Problem to work on: Your task is to print all of the entries exactly, though the pictures should not be included.

(Pixel coordinate grounding data)
+-------+

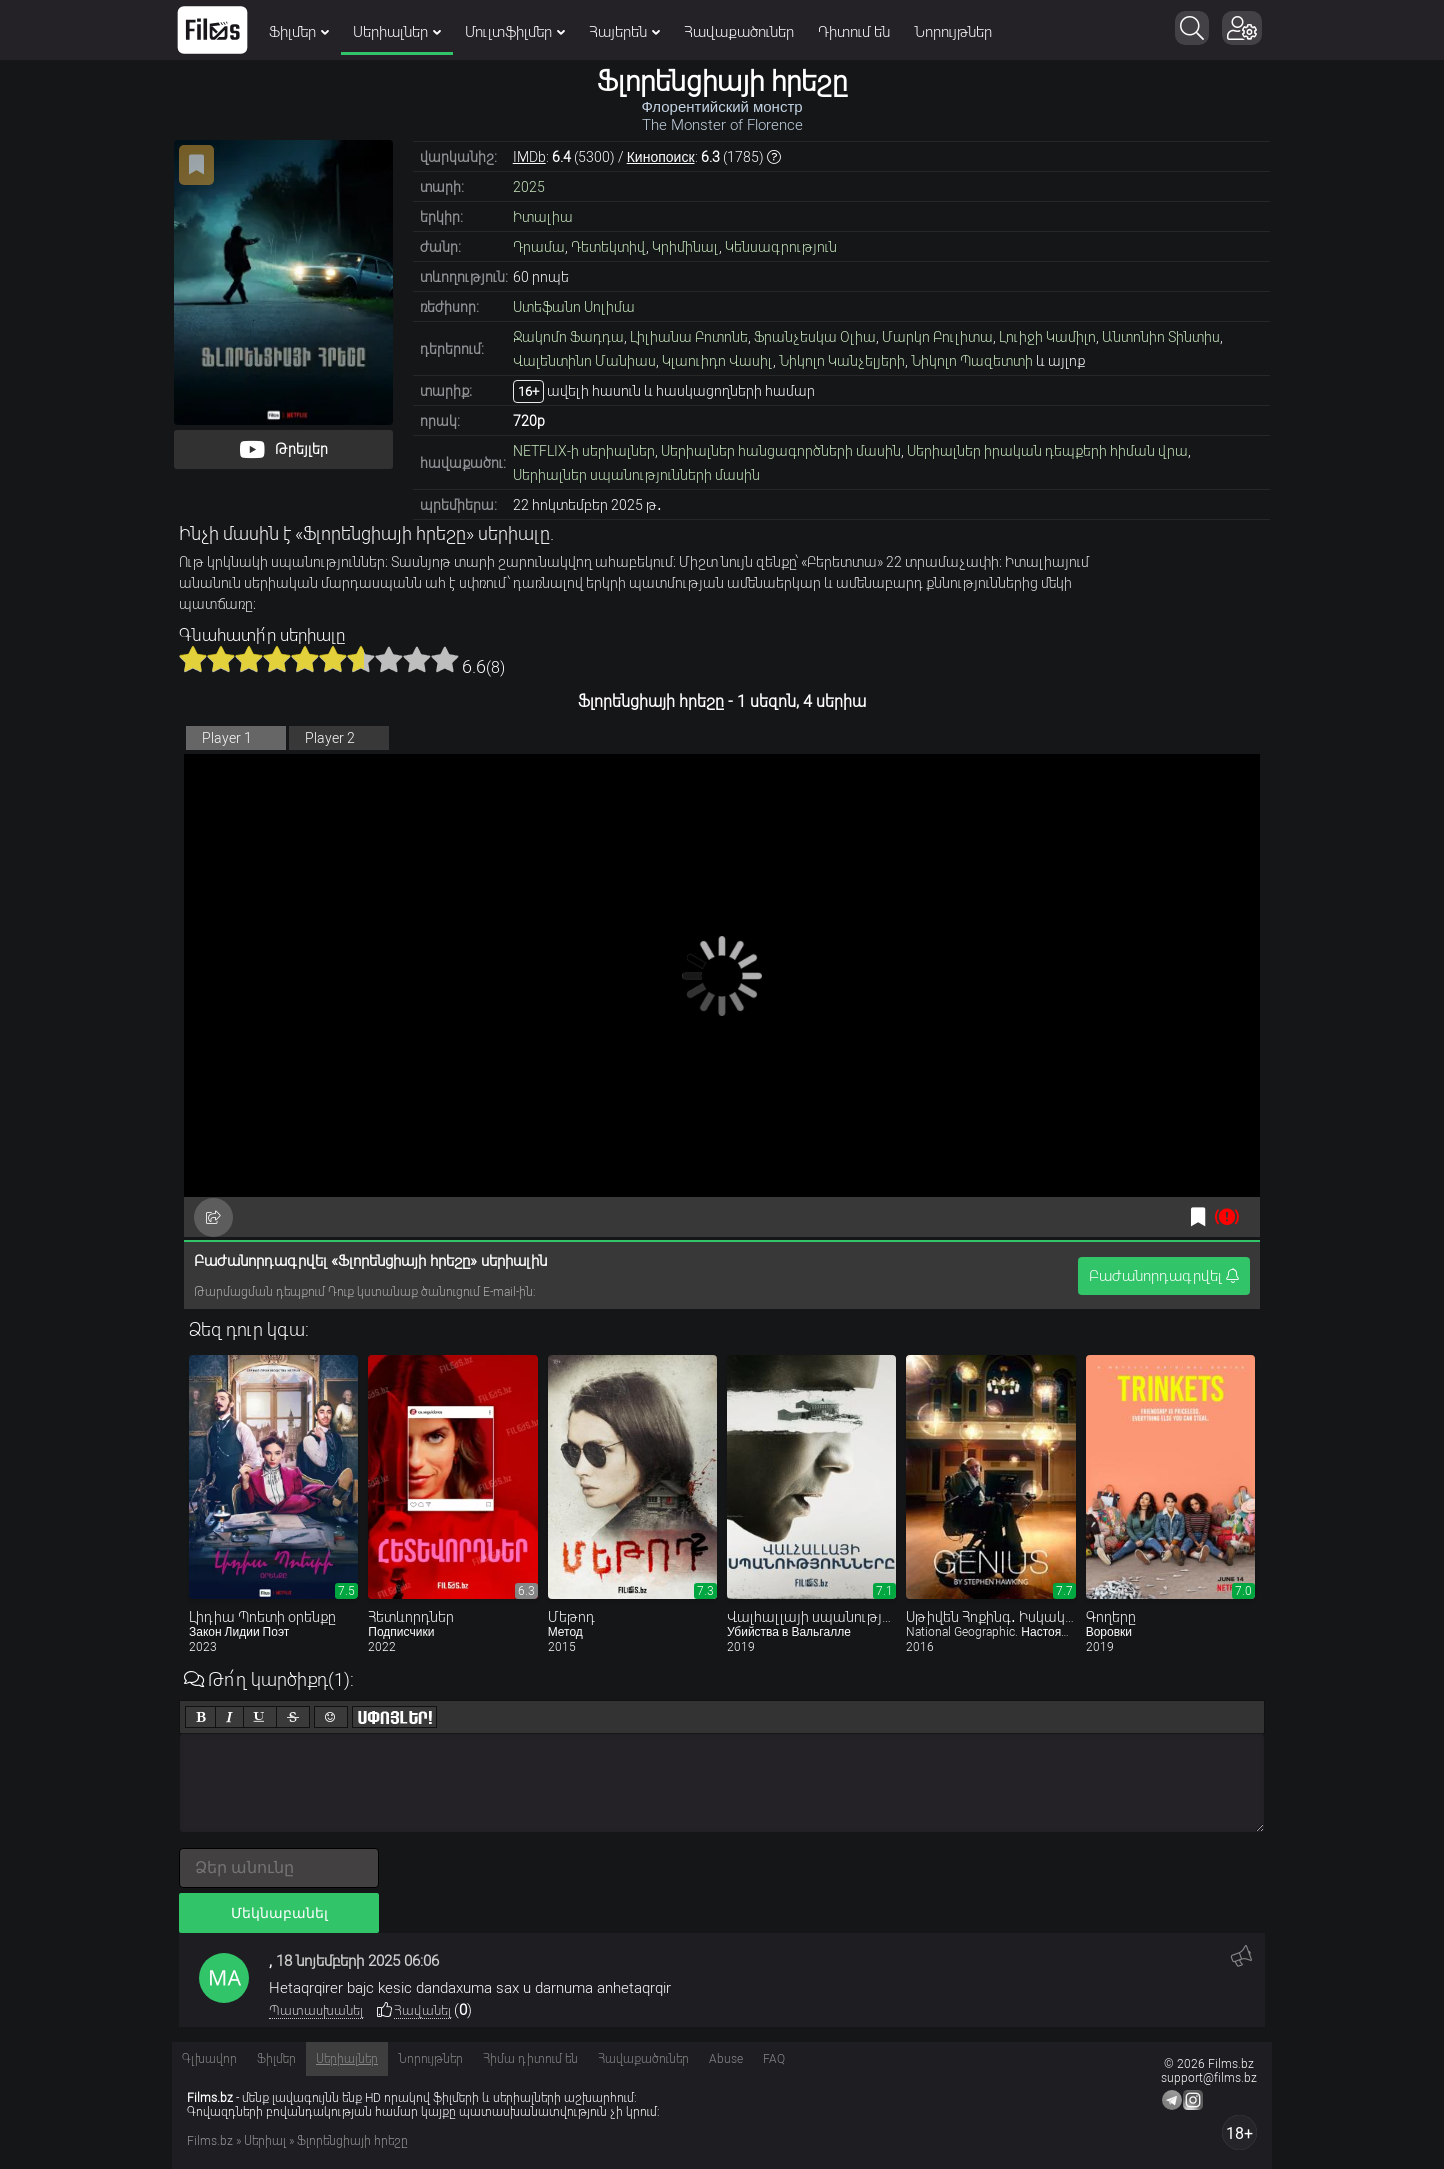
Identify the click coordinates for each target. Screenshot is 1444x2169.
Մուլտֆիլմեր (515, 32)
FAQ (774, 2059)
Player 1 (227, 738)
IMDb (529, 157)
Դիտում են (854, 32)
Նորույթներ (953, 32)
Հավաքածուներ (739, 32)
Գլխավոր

+-------+

Completed exercise:
Identify the click coordinates for each target. Screenshot is 1444x2169.
Մուլտֆիլմեր (515, 32)
FAQ (774, 2059)
Player 1 (227, 738)
IMDb (529, 157)
Դիտում են (854, 32)
Նորույթներ (953, 32)
Հավաքածուներ (739, 32)
Գլխավոր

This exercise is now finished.